What is expected: The data below is to be written out exactly, with no pictures.

Dataset excerpts:
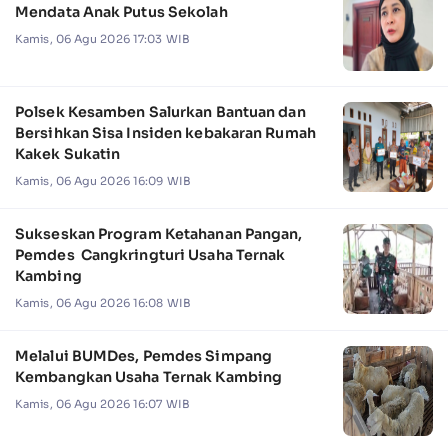
Mendata Anak Putus Sekolah
Kamis, 06 Agu 2026 17:03 WIB
Polsek Kesamben Salurkan Bantuan dan
Bersihkan Sisa Insiden kebakaran Rumah
Kakek Sukatin
Kamis, 06 Agu 2026 16:09 WIB
Sukseskan Program Ketahanan Pangan,
Pemdes Cangkringturi Usaha Ternak
Kambing
Kamis, 06 Agu 2026 16:08 WIB
Melalui BUMDes, Pemdes Simpang
Kembangkan Usaha Ternak Kambing
Kamis, 06 Agu 2026 16:07 WIB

Written response:
Mendata Anak Putus Sekolah
Kamis, 06 Agu 2026 17:03 WIB
Polsek Kesamben Salurkan Bantuan dan
Bersihkan Sisa Insiden kebakaran Rumah
Kakek Sukatin
Kamis, 06 Agu 2026 16:09 WIB
Sukseskan Program Ketahanan Pangan,
Pemdes Cangkringturi Usaha Ternak
Kambing
Kamis, 06 Agu 2026 16:08 WIB
Melalui BUMDes, Pemdes Simpang
Kembangkan Usaha Ternak Kambing
Kamis, 06 Agu 2026 16:07 WIB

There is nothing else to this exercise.